One paper compares support for environmental protection in Brazil and Kenya: challenging the prevailing assumption that Christian theology promotes a logic of environmental exploitation, the study highlights more recent findings that demonstrate different attitudes towards conservation across multiple Christian communities in these developing economies. The paper draws on surveys and qualitative fieldwork to evaluate how religion interacts with environmental activism, and explains subnational variation as the result of how religious institutions interact with the state.

The second paper uses the text of Margaret Atwood’s novel The Handmaid’s Tale, as well as its TV adaptation, to highlight the responses of the American Evangelical community to environmental stressors. The paper raises questions about why this religious group has tended to reject scientific evidence for climate change and other ecological disasters and to embrace a theological justification for humanity’s domination of Creation. Socio-economic privilege influences how American Evangelicals and other marginalized groups perceive environmental change, and populist leadership have used Evangelicals’ religious beliefs to encourage specific reactions.

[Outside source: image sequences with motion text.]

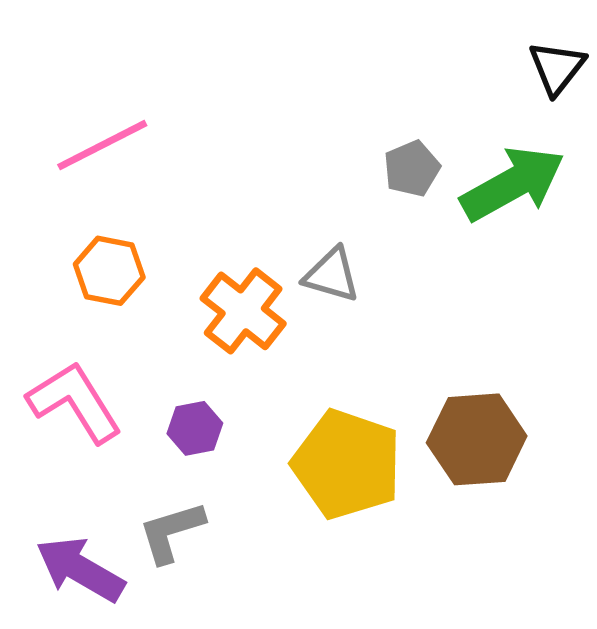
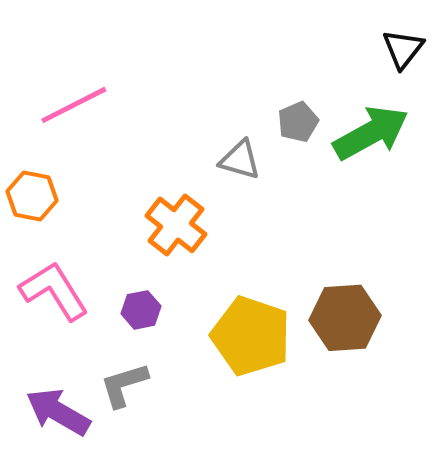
orange hexagon: (109, 271) -> (32, 196), moved
gray triangle: (332, 275) -> (240, 160), moved

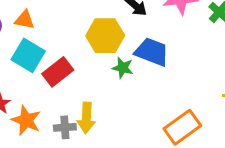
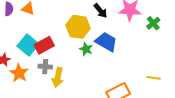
cyan square: (28, 55) -> (28, 45), moved
gray cross: (65, 127) -> (45, 67), moved

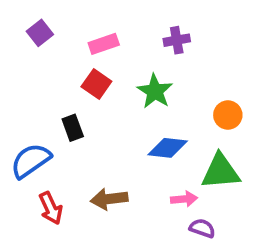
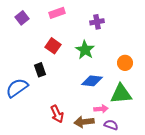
pink rectangle: (104, 44) -> (57, 13), moved
brown arrow: (109, 199) -> (84, 122), moved
red arrow: (51, 208) -> (57, 114), moved

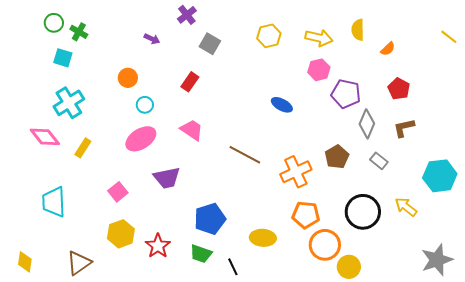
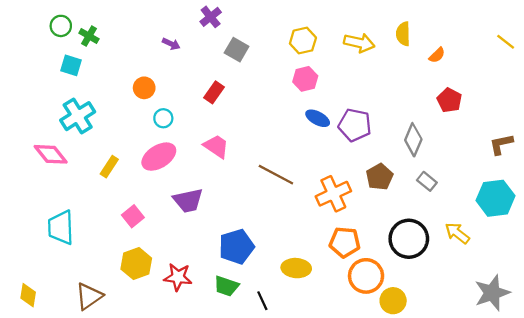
pink hexagon: (319, 70) -> (305, 79), moved
purple pentagon: (346, 94) -> (355, 125), moved
brown L-shape: (404, 128) -> (501, 144), moved
yellow rectangle: (83, 148) -> (109, 167), moved
red star: (158, 246) -> (178, 277), turned -30

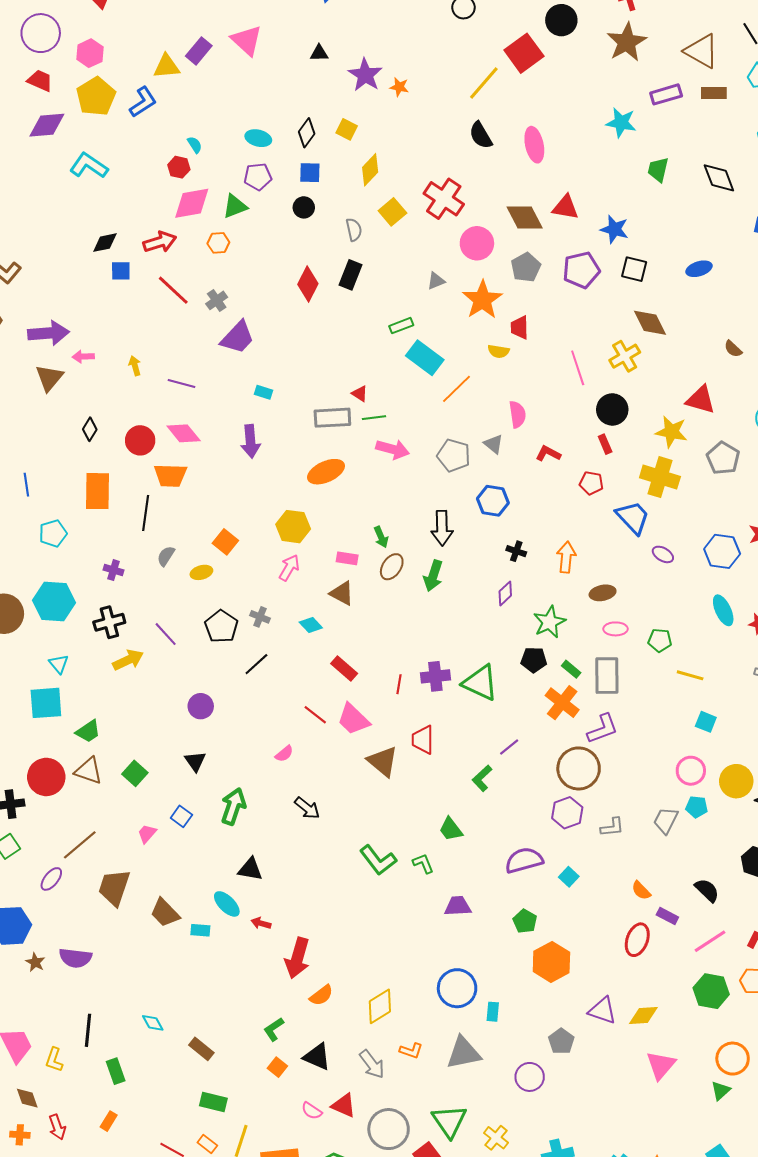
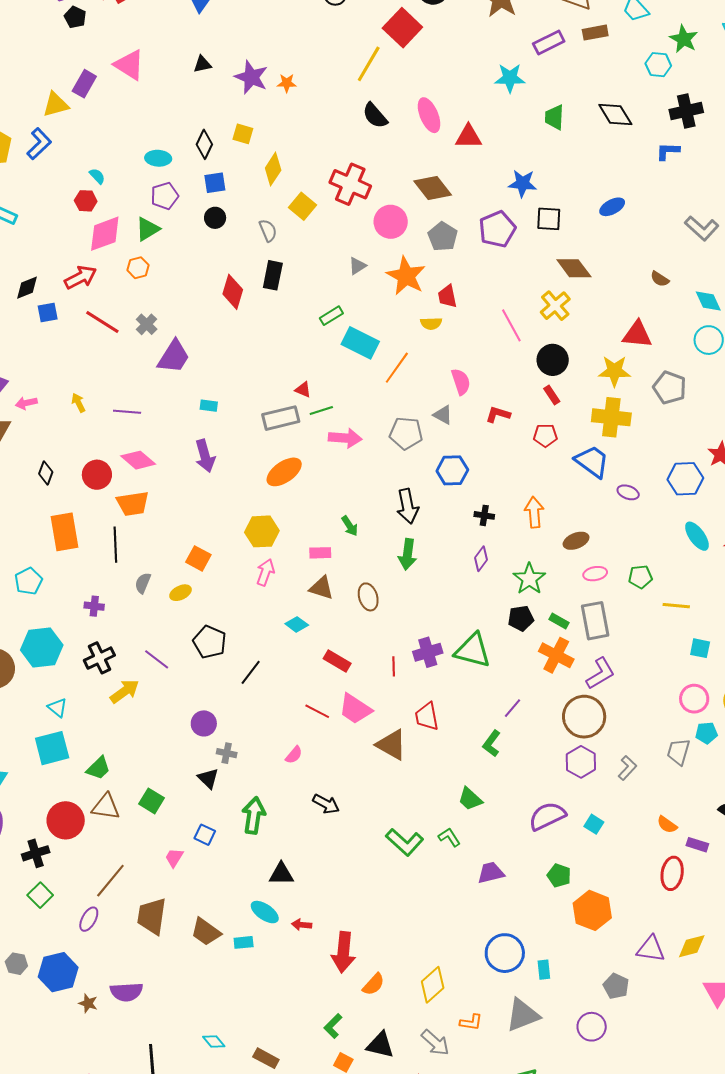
red triangle: (565, 207) -> (468, 137), moved
brown ellipse: (392, 567) -> (368, 597), moved, turned -40
gray cross: (260, 617) -> (227, 753), moved
gray L-shape: (612, 827) -> (627, 768), turned -30

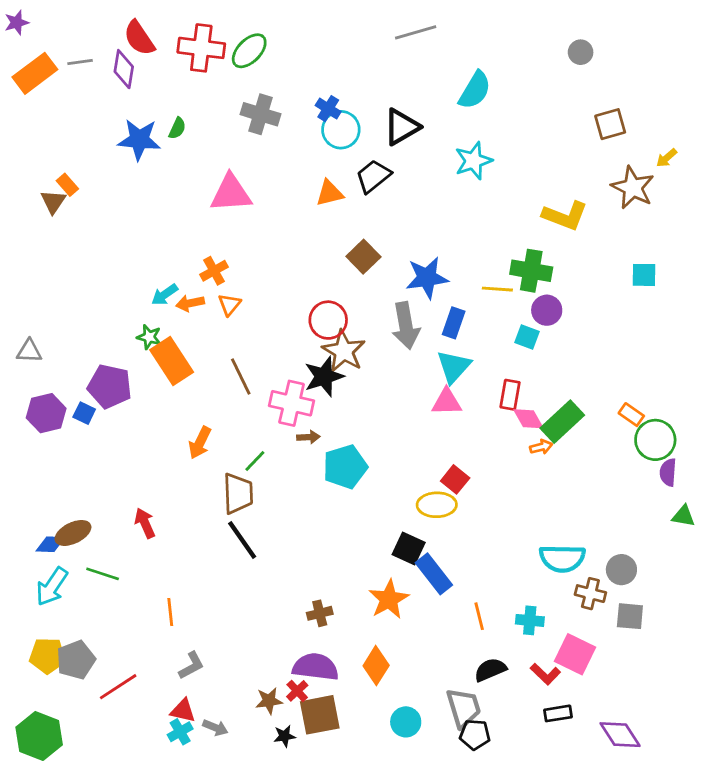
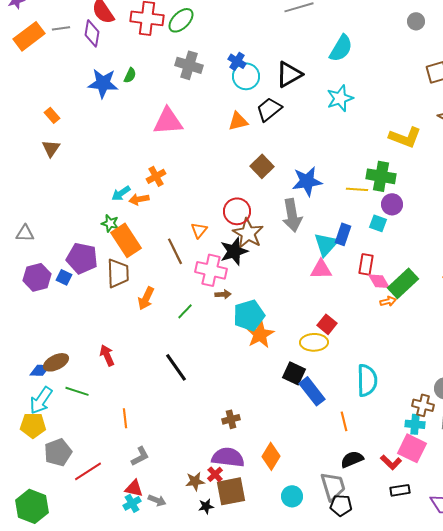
brown triangle: (53, 202) -> (51, 148), moved
orange triangle: (229, 305) -> (199, 230), moved
blue rectangle: (454, 323) -> (343, 234), moved
brown trapezoid: (238, 493) -> (118, 273), moved
cyan semicircle: (562, 558) -> (367, 380), moved, turned -92
orange star: (389, 599) -> (260, 334), moved
cyan cross: (530, 620) -> (415, 424), moved
yellow pentagon: (48, 656) -> (33, 425), moved

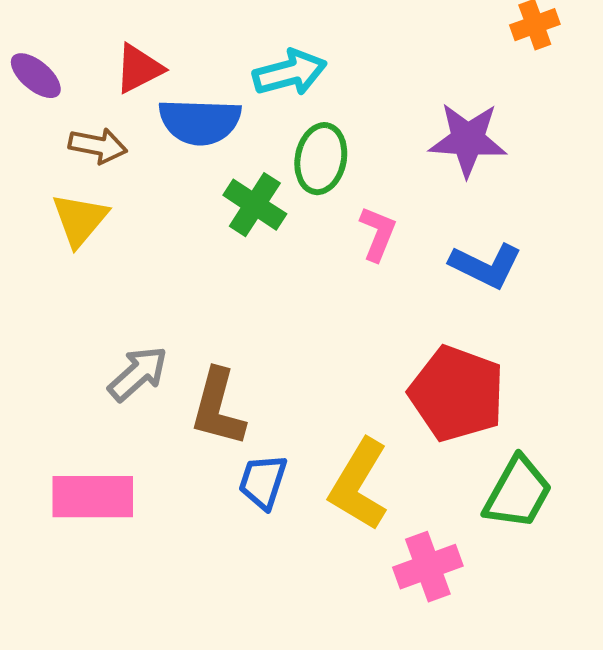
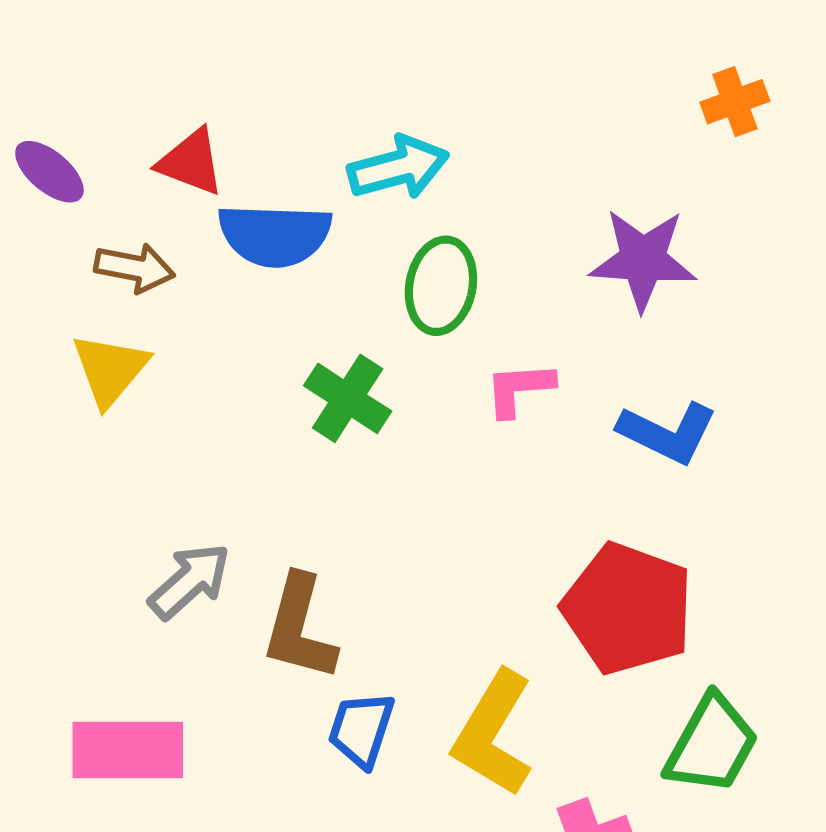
red triangle: (139, 69) -> (191, 162), turned 48
green cross: (255, 205) -> (348, 398), moved
pink L-shape: (378, 234) -> (519, 389), turned -116

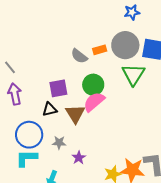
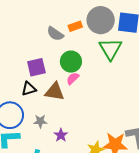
pink semicircle: (94, 102) -> (73, 78), size x0.6
brown triangle: (75, 114) -> (55, 92), turned -45

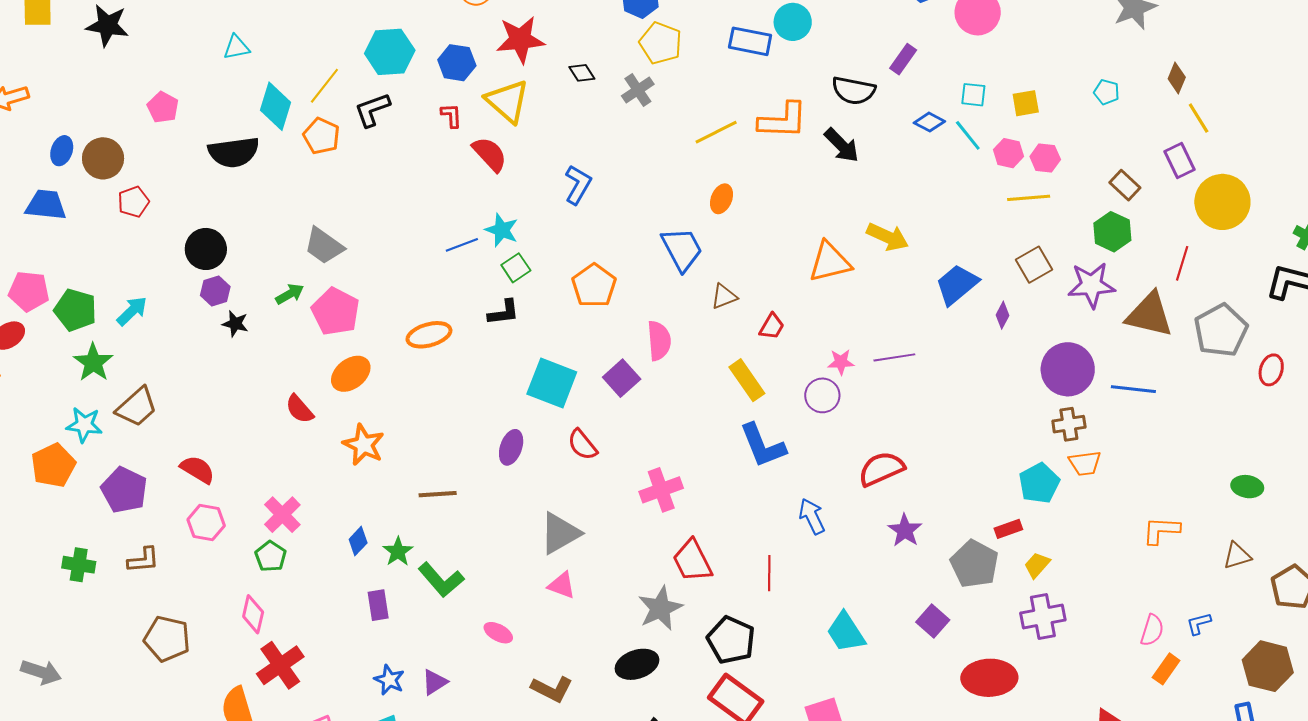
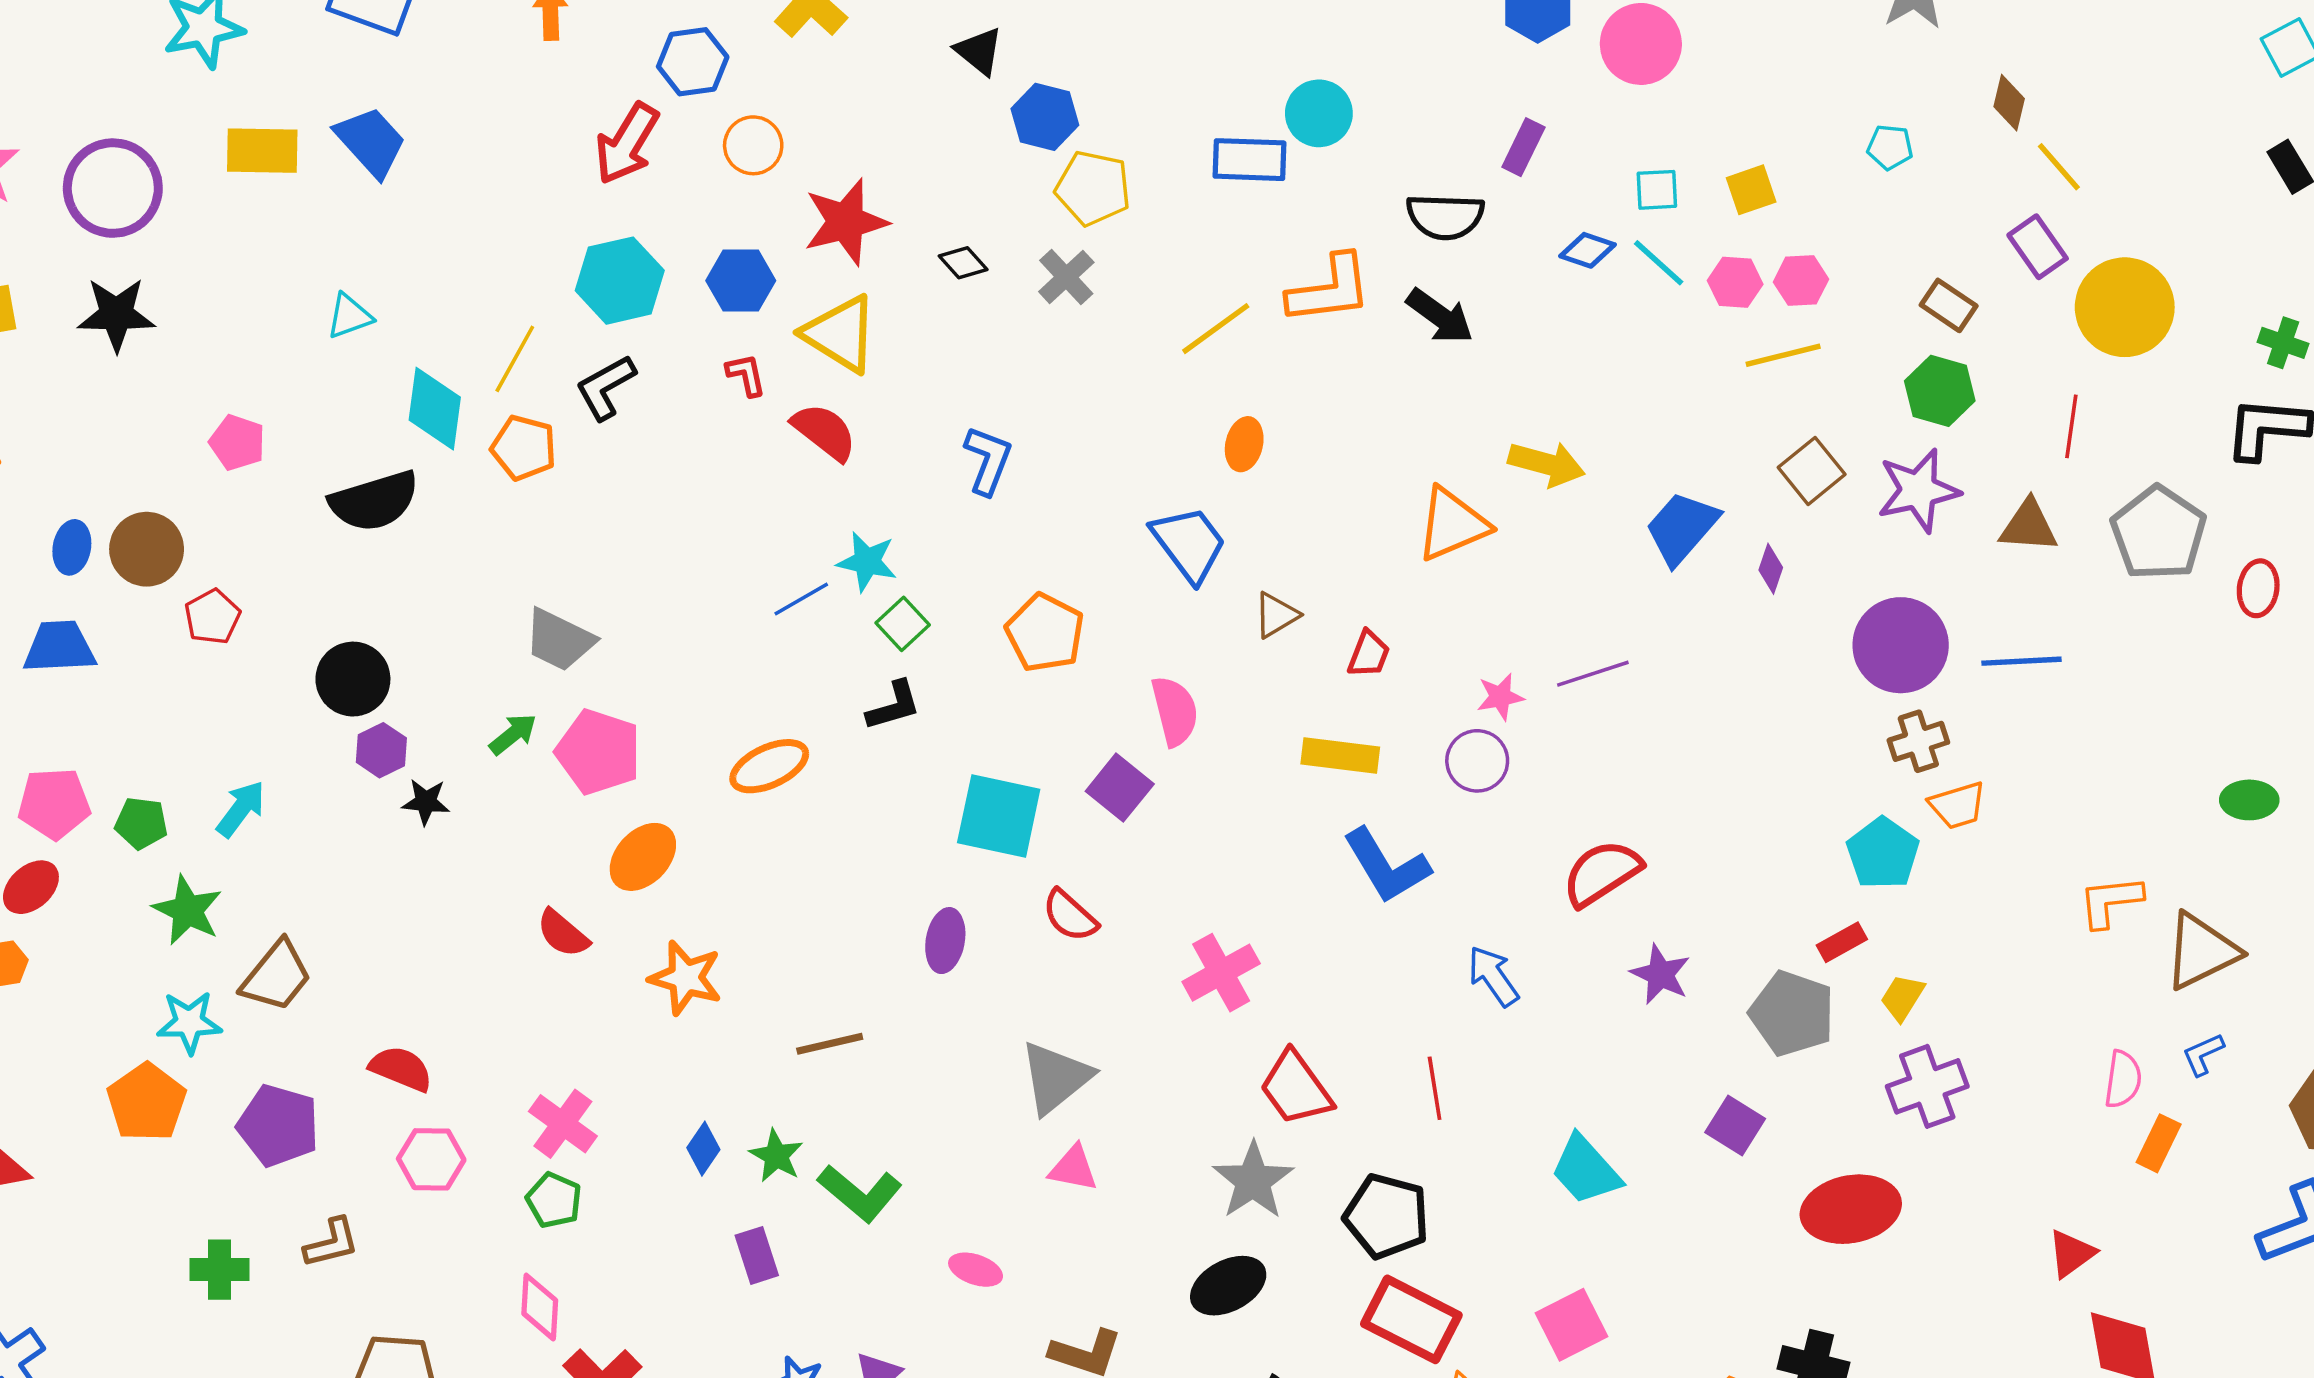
green pentagon: (75, 310) -> (141, 823), size x0.7
brown triangle: (1149, 315) -> (2029, 526), size x0.7
yellow rectangle: (747, 380) -> (1340, 756), turned -39
brown triangle: (1237, 556) -> (2201, 951), moved, size x1.6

The third paper focuses on how spectacular manifestations of climate change, such as hurricanes of unprecedented force, can generate new cultural politics. Drawing on Sidney Verba’s theorization of American political religion, Marxist interpretations of public ritual, and Foucault and Bourdieu’s treatment of political culture as an arena of practice rather than belief, the paper considers the effects of two hurricanes: Hurricane Sandy in the US (2012) and Hurricane Gonu in Oman (2007). The paper posits the emergence of “disaster nationalism” in response to such cataclysmic events, and the embrace of self-sufficiency and community resilience as themes prevalent in both Christian and Muslim religious traditions. Evidence from these two case studies—drawn from interviews, archival research, and ethnographic data—demonstrates how the communities affected did not mobilize for a systematic policy response to climate change, despite being directly impacted by its effects, and discusses implications for how climate change disasters may be interpreted as they become more pronounced.

The fourth paper examines the contemporary emergence of environmental thought and activism within Christian, Islamic, Jewish, Hindu, and Buddhist communities. It analyzes how these different faith communities have used their existing texts, practices, and beliefs to inform their response to ecological degradation, specifically focusing on how different attitudes towards humanity’s relationship to the natural world inform whether a given religious community is more likely to adopt an attitude of conservation or exploitation. This research examines public lectures, letters, sermons, statements of faith from traditional and grass-roots religious leaders in order to analyze how they seek to legitimize and motivate a religious response to the threat of climate change.

The papers combine different methodological approaches, geographies, religious traditions, and areas of focus to offer an overview of how political science can approach matters of religion, the environment, and politics. The privilege to ignore the impacts of climate change, as well as the ways in which religious belief is manipulated by populist political leaders, influence the outcomes observed and the conclusions drawn.